The Sri Lankan government declares a state of emergency to quell intensifying mass protests April 1st.. This included shutting down all internet communications and imposing a curfew on the citizens of the capital.

On the night of April 3, all 26 members of the Sri Lankan government’s cabinet, except the Prime Minister, resigned. The new cabinet took office less than a day before the Minister of Finance resigned on April 7. Then, on April 11, Colombo protesters gathered outside President Gotabaya Rajapaksa’s office and demanded that he also resign.

Other BRI troubles

Indonesia has become the first country to participate in the CCP’s water-based “Maritime Silk Road” initiative. Although Indonesia remains neutral in its partnerships with other countries, it feels pressured to respond to the growing influence of CCPs in Southeast Asia and its expansion in the South China Sea.

according to Survey twice a year Released to April 5th Indonesians are wary of Chinese investment, according to the Lowi Institute in Australia. Almost half of the respondents felt that the Chinese Communist Party administration would be the most threatening country within the next decade. 60% of Indonesians supported working with other countries to contain the influence of CCP.

Indonesians have good reason to doubt the Chinese Communist Party. Investing in BRI High speed rail project From Jakarta to Bandung, it has not produced the desired results. During construction by a Chinese state-owned enterprise, this initial enthusiasm for the 142-kilometer high-speed rail was extinguished by long delays of over $ 2.47 billion and cost overruns.

The initial cost estimate for the CCP for this BRI project was $ 5.5 billion at the break-even point in 2014. The revised estimate suggests that the project will cost $ 7.79 billion with a break-even point in 40 years. Based on this data, it is no exaggeration to say that the BRI strategy does not enhance the image and influence of CCP in Indonesia.

according to February According to a Nikkei Asia report, China spends more than $ 7 billion on Indonesia’s railroad lines and is still investing in ventures. If this project is canceled, China could lose more money than Indonesia. However, issues with CCP’s BRI strategy are evident elsewhere.

Kazakhstan is a major overland hub for BRI and is an important source of energy as all three gas pipelines in Central Asia in China pass through the country.

Since January, gas prices in Kazakhstan have soared to affordable prices, putting the country in social unrest.There was also dissatisfaction among the people Fueled by Wheat and flour price increases caused by drought and the suspension of grain imports from Russia.

National protests have caused havoc in Kazakhstan’s fragile economy and financial markets.Inflation rates in the country are rising rapidly, central banks set benchmark interest rates 9.75%And the Tenge currency continues to fall rapidly.

As of February 28, Tenge’s exchange rate against the US dollar had fallen to 496: 1, a significant drop from the 433: 1 reported during the January 7 turmoil.As a result, Kazakhstan’s financial supervisory authorities suspend Tenge’s trading and bank exchange services will stop offering price quotes.
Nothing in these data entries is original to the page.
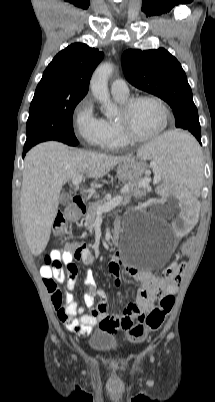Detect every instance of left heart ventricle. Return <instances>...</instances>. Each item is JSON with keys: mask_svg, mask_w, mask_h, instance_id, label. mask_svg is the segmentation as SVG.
<instances>
[{"mask_svg": "<svg viewBox=\"0 0 215 402\" xmlns=\"http://www.w3.org/2000/svg\"><path fill=\"white\" fill-rule=\"evenodd\" d=\"M130 121L136 134L146 136L155 133L162 127L164 115L156 103L141 101L133 108Z\"/></svg>", "mask_w": 215, "mask_h": 402, "instance_id": "1", "label": "left heart ventricle"}]
</instances>
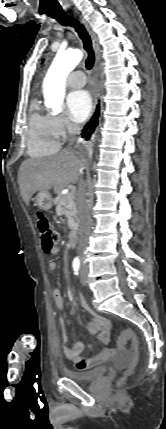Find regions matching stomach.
<instances>
[{
  "label": "stomach",
  "mask_w": 166,
  "mask_h": 429,
  "mask_svg": "<svg viewBox=\"0 0 166 429\" xmlns=\"http://www.w3.org/2000/svg\"><path fill=\"white\" fill-rule=\"evenodd\" d=\"M35 203L39 209L48 211L52 208L53 199L48 191L39 192L35 197Z\"/></svg>",
  "instance_id": "stomach-1"
}]
</instances>
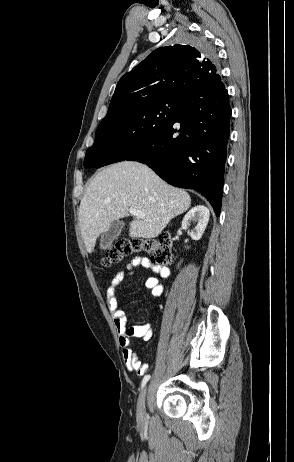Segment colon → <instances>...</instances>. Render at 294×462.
Masks as SVG:
<instances>
[{
	"label": "colon",
	"mask_w": 294,
	"mask_h": 462,
	"mask_svg": "<svg viewBox=\"0 0 294 462\" xmlns=\"http://www.w3.org/2000/svg\"><path fill=\"white\" fill-rule=\"evenodd\" d=\"M136 251L145 252L149 255L151 261L157 265H170L173 261L171 236L169 234H160L151 239L118 240L106 250L102 258V264L109 267Z\"/></svg>",
	"instance_id": "colon-1"
}]
</instances>
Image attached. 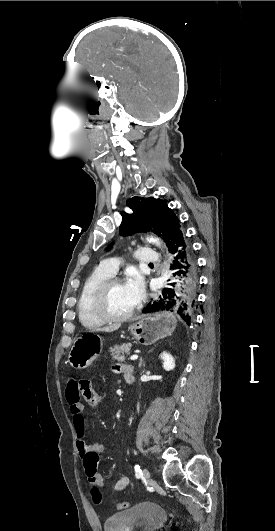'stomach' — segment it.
<instances>
[{
    "instance_id": "0dacf381",
    "label": "stomach",
    "mask_w": 275,
    "mask_h": 531,
    "mask_svg": "<svg viewBox=\"0 0 275 531\" xmlns=\"http://www.w3.org/2000/svg\"><path fill=\"white\" fill-rule=\"evenodd\" d=\"M177 319L173 313H156L143 315L132 321L129 331L140 345H153L164 339L176 329ZM103 341L94 331H86L75 339L68 357V363L74 369H86L102 353Z\"/></svg>"
}]
</instances>
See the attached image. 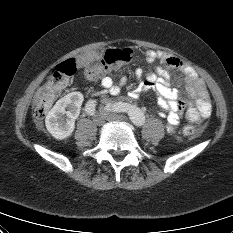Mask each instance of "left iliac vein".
Segmentation results:
<instances>
[{
    "label": "left iliac vein",
    "instance_id": "1",
    "mask_svg": "<svg viewBox=\"0 0 233 233\" xmlns=\"http://www.w3.org/2000/svg\"><path fill=\"white\" fill-rule=\"evenodd\" d=\"M101 112L106 116L109 121H126V117L118 114L111 113L107 108L101 109Z\"/></svg>",
    "mask_w": 233,
    "mask_h": 233
}]
</instances>
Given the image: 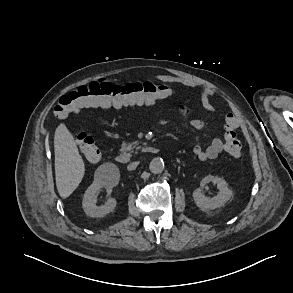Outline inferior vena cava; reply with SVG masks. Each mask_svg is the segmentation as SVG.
<instances>
[{
	"mask_svg": "<svg viewBox=\"0 0 293 293\" xmlns=\"http://www.w3.org/2000/svg\"><path fill=\"white\" fill-rule=\"evenodd\" d=\"M138 164H139L138 161H136V162H132V163H130V164L127 166V169H128L129 171H131V170H135L136 167L138 166Z\"/></svg>",
	"mask_w": 293,
	"mask_h": 293,
	"instance_id": "inferior-vena-cava-1",
	"label": "inferior vena cava"
}]
</instances>
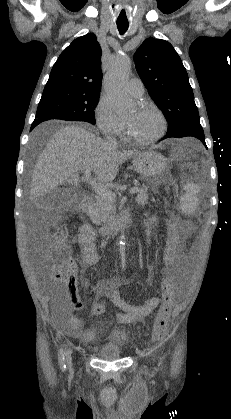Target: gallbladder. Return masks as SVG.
Masks as SVG:
<instances>
[{
	"label": "gallbladder",
	"instance_id": "bac80fb5",
	"mask_svg": "<svg viewBox=\"0 0 231 419\" xmlns=\"http://www.w3.org/2000/svg\"><path fill=\"white\" fill-rule=\"evenodd\" d=\"M66 199V192L61 188H54L42 196L40 204L49 211L55 210Z\"/></svg>",
	"mask_w": 231,
	"mask_h": 419
}]
</instances>
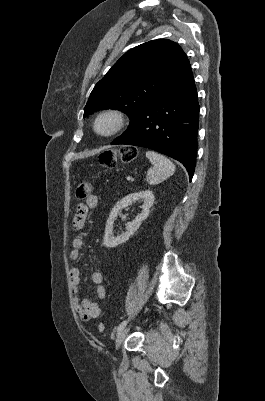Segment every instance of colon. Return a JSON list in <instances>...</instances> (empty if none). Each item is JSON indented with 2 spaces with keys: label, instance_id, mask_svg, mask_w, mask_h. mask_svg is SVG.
Masks as SVG:
<instances>
[{
  "label": "colon",
  "instance_id": "5ec220e1",
  "mask_svg": "<svg viewBox=\"0 0 265 401\" xmlns=\"http://www.w3.org/2000/svg\"><path fill=\"white\" fill-rule=\"evenodd\" d=\"M137 157V149L130 146H124L119 149H110L99 155L100 164L107 169L116 167L119 161L130 162ZM92 194V185L89 182H81L76 189V197L79 200L87 199ZM99 331H104V324L98 325Z\"/></svg>",
  "mask_w": 265,
  "mask_h": 401
}]
</instances>
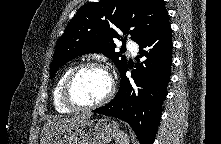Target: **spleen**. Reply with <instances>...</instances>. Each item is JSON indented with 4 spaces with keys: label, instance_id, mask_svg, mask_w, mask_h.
Segmentation results:
<instances>
[{
    "label": "spleen",
    "instance_id": "1",
    "mask_svg": "<svg viewBox=\"0 0 221 144\" xmlns=\"http://www.w3.org/2000/svg\"><path fill=\"white\" fill-rule=\"evenodd\" d=\"M117 142L119 144H129L128 135L124 131H121L117 136Z\"/></svg>",
    "mask_w": 221,
    "mask_h": 144
}]
</instances>
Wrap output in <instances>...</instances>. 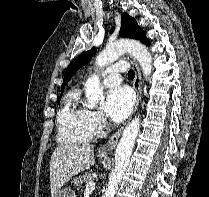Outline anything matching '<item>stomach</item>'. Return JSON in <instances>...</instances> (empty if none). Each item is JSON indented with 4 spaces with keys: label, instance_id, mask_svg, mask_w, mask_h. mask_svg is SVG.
Masks as SVG:
<instances>
[{
    "label": "stomach",
    "instance_id": "1",
    "mask_svg": "<svg viewBox=\"0 0 209 197\" xmlns=\"http://www.w3.org/2000/svg\"><path fill=\"white\" fill-rule=\"evenodd\" d=\"M54 197H76L73 190L69 188H64L61 190H58V192L55 194Z\"/></svg>",
    "mask_w": 209,
    "mask_h": 197
}]
</instances>
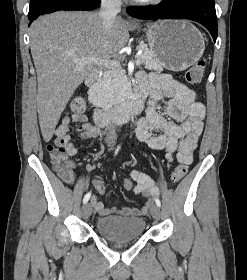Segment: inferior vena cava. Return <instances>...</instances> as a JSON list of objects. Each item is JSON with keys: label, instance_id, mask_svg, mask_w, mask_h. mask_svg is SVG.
<instances>
[{"label": "inferior vena cava", "instance_id": "602c4592", "mask_svg": "<svg viewBox=\"0 0 247 280\" xmlns=\"http://www.w3.org/2000/svg\"><path fill=\"white\" fill-rule=\"evenodd\" d=\"M121 0H101V10L99 12L102 18V24L105 29H110L116 19V15L121 11ZM109 139L114 141L116 134L114 128L109 131Z\"/></svg>", "mask_w": 247, "mask_h": 280}]
</instances>
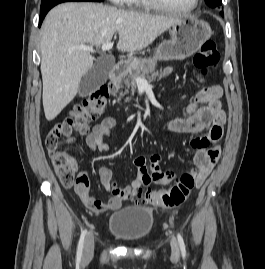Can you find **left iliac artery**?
I'll list each match as a JSON object with an SVG mask.
<instances>
[{
	"label": "left iliac artery",
	"instance_id": "left-iliac-artery-1",
	"mask_svg": "<svg viewBox=\"0 0 265 269\" xmlns=\"http://www.w3.org/2000/svg\"><path fill=\"white\" fill-rule=\"evenodd\" d=\"M177 238H178V242H179V246H180V249H181L182 256L185 257L186 248H185V243H184L183 237L181 236V234L178 233Z\"/></svg>",
	"mask_w": 265,
	"mask_h": 269
}]
</instances>
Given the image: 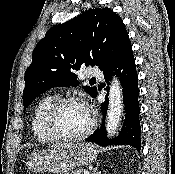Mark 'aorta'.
<instances>
[{
	"instance_id": "obj_1",
	"label": "aorta",
	"mask_w": 175,
	"mask_h": 174,
	"mask_svg": "<svg viewBox=\"0 0 175 174\" xmlns=\"http://www.w3.org/2000/svg\"><path fill=\"white\" fill-rule=\"evenodd\" d=\"M123 114V96L120 82L113 78L109 91V105L106 120L107 135L112 137L120 124Z\"/></svg>"
}]
</instances>
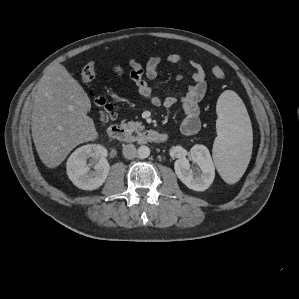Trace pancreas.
I'll use <instances>...</instances> for the list:
<instances>
[{
    "label": "pancreas",
    "instance_id": "1",
    "mask_svg": "<svg viewBox=\"0 0 299 299\" xmlns=\"http://www.w3.org/2000/svg\"><path fill=\"white\" fill-rule=\"evenodd\" d=\"M121 125L129 132H136V133H140L141 131H143L145 129V126L142 124V122H134V121H129L128 123H125V121L123 120L121 122Z\"/></svg>",
    "mask_w": 299,
    "mask_h": 299
}]
</instances>
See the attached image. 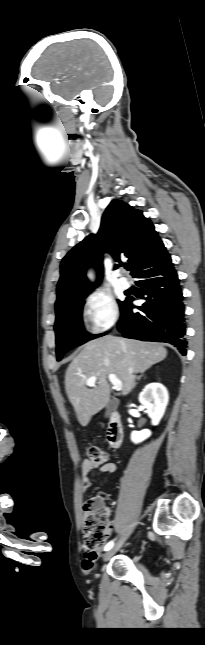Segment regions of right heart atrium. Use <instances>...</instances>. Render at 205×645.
I'll use <instances>...</instances> for the list:
<instances>
[{"label": "right heart atrium", "mask_w": 205, "mask_h": 645, "mask_svg": "<svg viewBox=\"0 0 205 645\" xmlns=\"http://www.w3.org/2000/svg\"><path fill=\"white\" fill-rule=\"evenodd\" d=\"M82 315L93 334H103L111 330L119 320L120 313L114 299L102 292L88 294L82 304Z\"/></svg>", "instance_id": "obj_1"}]
</instances>
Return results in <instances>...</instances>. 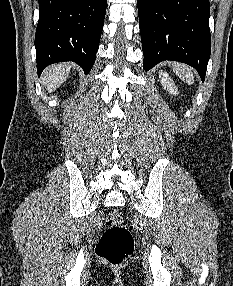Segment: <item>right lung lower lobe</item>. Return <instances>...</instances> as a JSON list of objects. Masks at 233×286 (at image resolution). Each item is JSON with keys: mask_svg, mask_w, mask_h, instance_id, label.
<instances>
[{"mask_svg": "<svg viewBox=\"0 0 233 286\" xmlns=\"http://www.w3.org/2000/svg\"><path fill=\"white\" fill-rule=\"evenodd\" d=\"M107 0H39L35 35L38 75L56 62L73 61L89 73L96 59Z\"/></svg>", "mask_w": 233, "mask_h": 286, "instance_id": "98d812e1", "label": "right lung lower lobe"}]
</instances>
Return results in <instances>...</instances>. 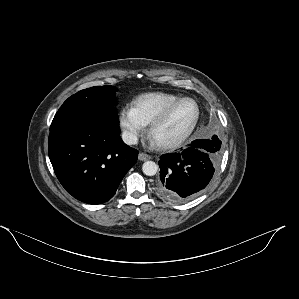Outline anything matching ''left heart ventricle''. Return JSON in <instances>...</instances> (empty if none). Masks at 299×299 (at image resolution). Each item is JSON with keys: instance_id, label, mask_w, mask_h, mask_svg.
<instances>
[{"instance_id": "b2bd125f", "label": "left heart ventricle", "mask_w": 299, "mask_h": 299, "mask_svg": "<svg viewBox=\"0 0 299 299\" xmlns=\"http://www.w3.org/2000/svg\"><path fill=\"white\" fill-rule=\"evenodd\" d=\"M196 115V107L191 101L180 103L154 133L155 142L173 140L185 133Z\"/></svg>"}]
</instances>
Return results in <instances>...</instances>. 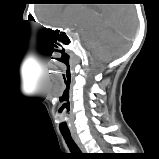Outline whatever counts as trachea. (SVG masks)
<instances>
[{"label":"trachea","mask_w":159,"mask_h":159,"mask_svg":"<svg viewBox=\"0 0 159 159\" xmlns=\"http://www.w3.org/2000/svg\"><path fill=\"white\" fill-rule=\"evenodd\" d=\"M69 150L71 151L72 154L78 155L81 154V150L79 149V147L77 146V144L75 143V141L73 140L72 136L70 133H61Z\"/></svg>","instance_id":"1"}]
</instances>
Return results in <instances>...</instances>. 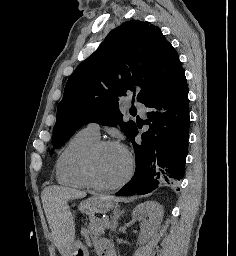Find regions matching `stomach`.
Returning <instances> with one entry per match:
<instances>
[{
    "instance_id": "obj_1",
    "label": "stomach",
    "mask_w": 236,
    "mask_h": 256,
    "mask_svg": "<svg viewBox=\"0 0 236 256\" xmlns=\"http://www.w3.org/2000/svg\"><path fill=\"white\" fill-rule=\"evenodd\" d=\"M113 203L104 196H94L79 204V210L83 214L92 215L95 213H106L113 208ZM70 256H89L87 247L80 241L73 245Z\"/></svg>"
}]
</instances>
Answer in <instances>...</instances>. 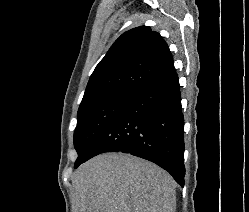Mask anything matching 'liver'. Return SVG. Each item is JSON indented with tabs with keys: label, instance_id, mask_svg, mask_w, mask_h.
Returning a JSON list of instances; mask_svg holds the SVG:
<instances>
[{
	"label": "liver",
	"instance_id": "6515ba94",
	"mask_svg": "<svg viewBox=\"0 0 249 212\" xmlns=\"http://www.w3.org/2000/svg\"><path fill=\"white\" fill-rule=\"evenodd\" d=\"M74 212H175V182L130 154H101L76 170Z\"/></svg>",
	"mask_w": 249,
	"mask_h": 212
}]
</instances>
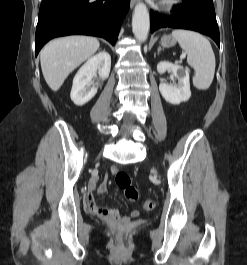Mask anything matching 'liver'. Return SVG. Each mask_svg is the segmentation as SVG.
I'll list each match as a JSON object with an SVG mask.
<instances>
[{
	"label": "liver",
	"instance_id": "1",
	"mask_svg": "<svg viewBox=\"0 0 247 265\" xmlns=\"http://www.w3.org/2000/svg\"><path fill=\"white\" fill-rule=\"evenodd\" d=\"M99 41L69 36L50 41L40 52L41 69L48 86L57 91L68 75L98 50Z\"/></svg>",
	"mask_w": 247,
	"mask_h": 265
}]
</instances>
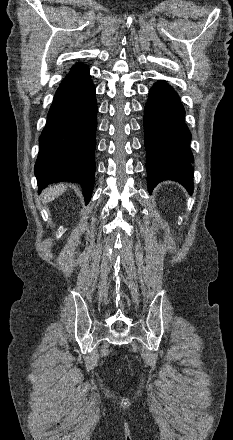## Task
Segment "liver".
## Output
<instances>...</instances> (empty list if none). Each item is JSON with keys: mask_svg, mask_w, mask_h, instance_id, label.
Returning <instances> with one entry per match:
<instances>
[{"mask_svg": "<svg viewBox=\"0 0 233 440\" xmlns=\"http://www.w3.org/2000/svg\"><path fill=\"white\" fill-rule=\"evenodd\" d=\"M65 190H66L65 184H57V185L50 186L49 188H47L43 192V195H44L43 201L45 203L52 201L56 197L60 196Z\"/></svg>", "mask_w": 233, "mask_h": 440, "instance_id": "6515ba94", "label": "liver"}]
</instances>
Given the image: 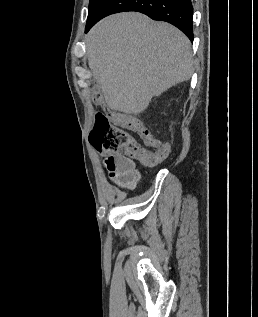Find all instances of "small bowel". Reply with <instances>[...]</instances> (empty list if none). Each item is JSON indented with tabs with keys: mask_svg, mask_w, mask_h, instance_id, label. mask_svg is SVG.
I'll list each match as a JSON object with an SVG mask.
<instances>
[{
	"mask_svg": "<svg viewBox=\"0 0 258 317\" xmlns=\"http://www.w3.org/2000/svg\"><path fill=\"white\" fill-rule=\"evenodd\" d=\"M116 123L136 132L144 143L155 152L163 153L166 159L171 151L170 145L157 137L136 117L120 114ZM105 166L109 176L119 187L123 189H134L139 181V173L135 169L132 160L123 156H110L105 159Z\"/></svg>",
	"mask_w": 258,
	"mask_h": 317,
	"instance_id": "small-bowel-1",
	"label": "small bowel"
}]
</instances>
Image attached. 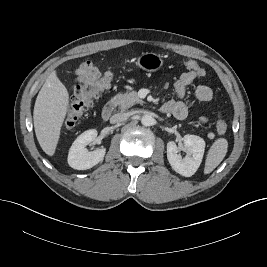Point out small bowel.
Masks as SVG:
<instances>
[{"instance_id":"1","label":"small bowel","mask_w":267,"mask_h":267,"mask_svg":"<svg viewBox=\"0 0 267 267\" xmlns=\"http://www.w3.org/2000/svg\"><path fill=\"white\" fill-rule=\"evenodd\" d=\"M101 76L98 68L91 62H83L75 71L76 85H91ZM195 71L183 73L174 83L175 99L169 100L163 106L165 112L171 113L177 119H184L188 115L189 107L182 101L185 96L187 87L198 77ZM195 96L200 102H208L213 97L212 89L207 85H199L195 90ZM206 121V119H202Z\"/></svg>"}]
</instances>
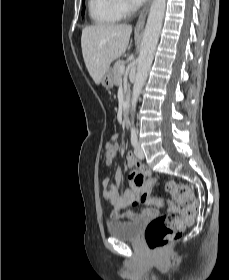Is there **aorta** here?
I'll use <instances>...</instances> for the list:
<instances>
[{
    "mask_svg": "<svg viewBox=\"0 0 229 280\" xmlns=\"http://www.w3.org/2000/svg\"><path fill=\"white\" fill-rule=\"evenodd\" d=\"M165 8L166 0H153L148 15L143 41L140 48V54L138 57L137 74L132 90V124L136 104L144 83L148 77V72L151 67L155 49L159 40L162 22L165 14ZM132 130H134V128H132Z\"/></svg>",
    "mask_w": 229,
    "mask_h": 280,
    "instance_id": "1",
    "label": "aorta"
}]
</instances>
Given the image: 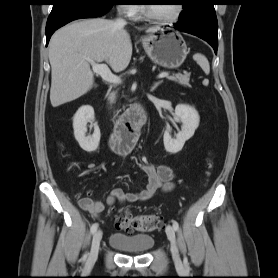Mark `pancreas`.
Here are the masks:
<instances>
[{
	"label": "pancreas",
	"mask_w": 278,
	"mask_h": 278,
	"mask_svg": "<svg viewBox=\"0 0 278 278\" xmlns=\"http://www.w3.org/2000/svg\"><path fill=\"white\" fill-rule=\"evenodd\" d=\"M169 80L178 82L179 84L183 86H189V81H190V74H175L173 76L168 77ZM116 100V92H112L108 96V101L110 103H115Z\"/></svg>",
	"instance_id": "cf45deb5"
}]
</instances>
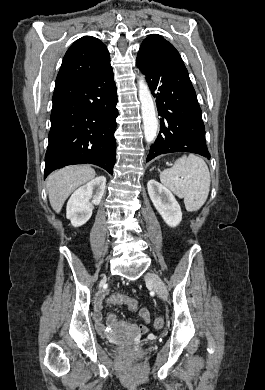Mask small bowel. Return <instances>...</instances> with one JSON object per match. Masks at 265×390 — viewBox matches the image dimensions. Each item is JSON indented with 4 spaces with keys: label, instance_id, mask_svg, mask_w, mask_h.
<instances>
[{
    "label": "small bowel",
    "instance_id": "obj_1",
    "mask_svg": "<svg viewBox=\"0 0 265 390\" xmlns=\"http://www.w3.org/2000/svg\"><path fill=\"white\" fill-rule=\"evenodd\" d=\"M101 310H102L101 300L98 299L96 301V303H95V318H96V322L99 325V327H102V324H101V319H102ZM138 315H139V318L143 321V323L141 325H139V326L132 327L131 329L134 330V331H137L139 333H146L147 330H148V323L150 321L149 311H148L147 308H141L139 310V312H138ZM108 319H109V322L112 323V324H116L117 323V317L114 314H110Z\"/></svg>",
    "mask_w": 265,
    "mask_h": 390
}]
</instances>
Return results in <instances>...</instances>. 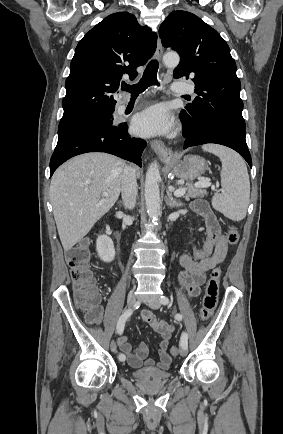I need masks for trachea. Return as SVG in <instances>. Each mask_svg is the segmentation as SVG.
Listing matches in <instances>:
<instances>
[{"mask_svg":"<svg viewBox=\"0 0 283 434\" xmlns=\"http://www.w3.org/2000/svg\"><path fill=\"white\" fill-rule=\"evenodd\" d=\"M159 63L157 60H151L143 73V77L137 84L134 85H122V90L127 91L132 97H137L140 93L144 92L148 87L152 85H158L157 72Z\"/></svg>","mask_w":283,"mask_h":434,"instance_id":"obj_1","label":"trachea"}]
</instances>
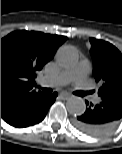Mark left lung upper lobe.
Returning <instances> with one entry per match:
<instances>
[{
	"instance_id": "left-lung-upper-lobe-1",
	"label": "left lung upper lobe",
	"mask_w": 122,
	"mask_h": 154,
	"mask_svg": "<svg viewBox=\"0 0 122 154\" xmlns=\"http://www.w3.org/2000/svg\"><path fill=\"white\" fill-rule=\"evenodd\" d=\"M93 74L99 83L98 96L122 93V54L112 44L90 38Z\"/></svg>"
}]
</instances>
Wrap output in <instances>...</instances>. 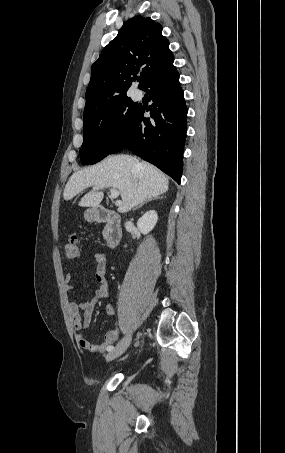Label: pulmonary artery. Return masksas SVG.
Masks as SVG:
<instances>
[{
  "mask_svg": "<svg viewBox=\"0 0 285 453\" xmlns=\"http://www.w3.org/2000/svg\"><path fill=\"white\" fill-rule=\"evenodd\" d=\"M140 95H141V93H140L139 91H135L134 94H133V96H134L135 98H139Z\"/></svg>",
  "mask_w": 285,
  "mask_h": 453,
  "instance_id": "1",
  "label": "pulmonary artery"
}]
</instances>
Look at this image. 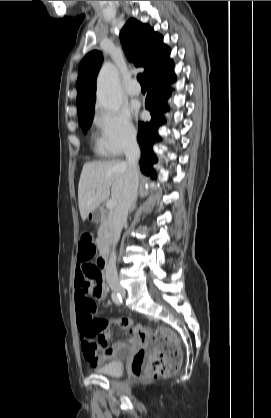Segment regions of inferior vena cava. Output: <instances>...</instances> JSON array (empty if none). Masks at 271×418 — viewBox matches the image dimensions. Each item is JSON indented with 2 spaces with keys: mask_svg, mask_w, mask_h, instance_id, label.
<instances>
[{
  "mask_svg": "<svg viewBox=\"0 0 271 418\" xmlns=\"http://www.w3.org/2000/svg\"><path fill=\"white\" fill-rule=\"evenodd\" d=\"M140 147L136 139H133L125 150L126 156V177L121 197L114 209L112 217V226L114 232L113 251L106 266V280L108 284H118V275L116 269L115 246L120 238L123 225L126 223L128 211L136 197L138 188V160L140 158Z\"/></svg>",
  "mask_w": 271,
  "mask_h": 418,
  "instance_id": "obj_1",
  "label": "inferior vena cava"
}]
</instances>
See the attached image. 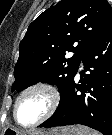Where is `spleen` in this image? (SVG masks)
I'll return each mask as SVG.
<instances>
[{
	"instance_id": "obj_1",
	"label": "spleen",
	"mask_w": 112,
	"mask_h": 135,
	"mask_svg": "<svg viewBox=\"0 0 112 135\" xmlns=\"http://www.w3.org/2000/svg\"><path fill=\"white\" fill-rule=\"evenodd\" d=\"M83 135H100L98 132H89V131H86L83 133Z\"/></svg>"
}]
</instances>
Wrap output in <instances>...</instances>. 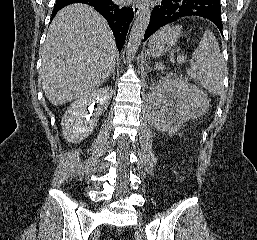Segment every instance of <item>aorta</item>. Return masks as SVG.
Here are the masks:
<instances>
[{"mask_svg": "<svg viewBox=\"0 0 257 240\" xmlns=\"http://www.w3.org/2000/svg\"><path fill=\"white\" fill-rule=\"evenodd\" d=\"M151 10L150 8L144 7L138 17L136 18L129 37V41L127 44V59L132 60L138 50V47L144 37L147 26L150 22Z\"/></svg>", "mask_w": 257, "mask_h": 240, "instance_id": "1", "label": "aorta"}]
</instances>
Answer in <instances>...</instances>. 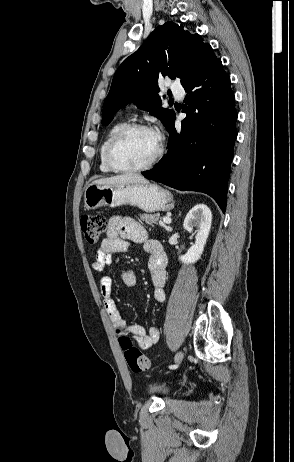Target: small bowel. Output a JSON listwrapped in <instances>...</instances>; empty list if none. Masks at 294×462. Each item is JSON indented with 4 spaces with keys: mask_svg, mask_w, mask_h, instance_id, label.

Kazakhstan may benefit from the BRI project, but it is unlikely to succeed. Not because of Kazakhstan’s financial difficulties, but because China has already established a disadvantageous reputation in Kazakhstan.Chinese oil and mining companies operating in this region Exposed He was accused of bribing local civil servants, accusing them of polluting the environment, and causing land conflicts with the people of Kazakhstan.

Ellen Wan contributed to this article.

Jennifer Bateman


Jennifer Bateman is a news writer focused on China.